Franz Xaver Kroetz wuselt, ackert und blödelt an diesem Abend relativ ungestört vom Moderator auf der Couch vor sich hin. Er sagt wenig, und wenn, dann ringt er um jeden Satz. Wieland Backes scheint das nur recht zu sein. So kann er sein Zirkuspferd ganz nach Drehplan durch die Arena treiben.

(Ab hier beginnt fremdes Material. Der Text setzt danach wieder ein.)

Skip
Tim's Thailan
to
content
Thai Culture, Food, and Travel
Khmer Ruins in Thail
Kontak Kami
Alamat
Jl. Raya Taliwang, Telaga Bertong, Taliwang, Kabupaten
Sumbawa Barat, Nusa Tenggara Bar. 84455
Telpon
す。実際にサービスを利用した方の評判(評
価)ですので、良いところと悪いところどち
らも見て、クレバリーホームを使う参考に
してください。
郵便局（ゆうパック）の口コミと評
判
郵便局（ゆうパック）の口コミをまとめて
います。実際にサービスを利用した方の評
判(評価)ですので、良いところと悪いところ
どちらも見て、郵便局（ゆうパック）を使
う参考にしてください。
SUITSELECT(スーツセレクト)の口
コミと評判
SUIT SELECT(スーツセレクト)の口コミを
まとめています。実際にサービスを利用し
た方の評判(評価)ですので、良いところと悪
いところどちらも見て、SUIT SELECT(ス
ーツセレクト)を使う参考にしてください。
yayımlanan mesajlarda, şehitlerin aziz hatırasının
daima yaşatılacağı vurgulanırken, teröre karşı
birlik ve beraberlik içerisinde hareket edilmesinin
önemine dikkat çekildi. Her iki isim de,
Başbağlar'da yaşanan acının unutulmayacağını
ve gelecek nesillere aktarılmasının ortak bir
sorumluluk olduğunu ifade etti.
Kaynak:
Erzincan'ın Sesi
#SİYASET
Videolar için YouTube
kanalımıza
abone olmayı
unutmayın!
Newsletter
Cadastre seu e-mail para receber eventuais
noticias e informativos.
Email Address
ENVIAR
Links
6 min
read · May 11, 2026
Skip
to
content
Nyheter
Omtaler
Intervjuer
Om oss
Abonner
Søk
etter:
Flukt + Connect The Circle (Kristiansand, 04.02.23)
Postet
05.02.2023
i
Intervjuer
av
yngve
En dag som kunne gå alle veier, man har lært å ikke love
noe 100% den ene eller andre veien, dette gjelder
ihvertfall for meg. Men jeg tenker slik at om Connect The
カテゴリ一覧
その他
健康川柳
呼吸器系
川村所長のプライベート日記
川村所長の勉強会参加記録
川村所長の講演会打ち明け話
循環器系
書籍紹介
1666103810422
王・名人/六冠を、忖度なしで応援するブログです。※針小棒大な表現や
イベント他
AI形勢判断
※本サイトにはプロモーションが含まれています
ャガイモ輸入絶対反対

Die willigen Stichwortgeber aus der Schell-Family stehen ihm bei. Die selig-sedierte Lachschleuder Maria Schell rezitiert neue Gedichte von Franz Xaver, preist den Schwiegersohn über den grünen Klee und strahlt mit ihm um die Wette. Bei so viel fruchtbarer Harmonie fällt dem wackeren Wieland Backes nur noch ein: „Man spürt die Vibrations.“

Gelegentliche Versuche, in diesen kunterbunten Abend ein ernsthaftes Gespräch zu plazieren, wehrt Herr Kroetz tapfer ab. Warum seine Stücke plötzlich keiner mehr spielen will, weiß er auch nicht. Er sei halt aus der Mode gekommen, sagt er, und — schwupps — verschwindet er in einem Tigerkäfig, um knurrenden Raubkatzen in die Augen zu blicken. Welch Herausforderung für die Lebensmitte.

Helmut Karasek schaut auch mal kurz vorbei. Wo bleibt der Dichter, will der Kritiker von diesem wissen. Offensichtlich hat Karasek noch nicht alle Hoffnungen aufgegeben und ruft dem Kroetz zu: „Reiß dich zusammen und schreib was Gescheites.“ Aber er ahnt, daß unsere Chiemgauer Hemingway-Kopie nicht im Traum daran denkt. So bleibt es Helmut Karasek vorbehalten, den wichtigsten Satz der Sendung zu formulieren: „Jeder hat das Recht auf seine Biographie.“ Servus, Franz Xaver.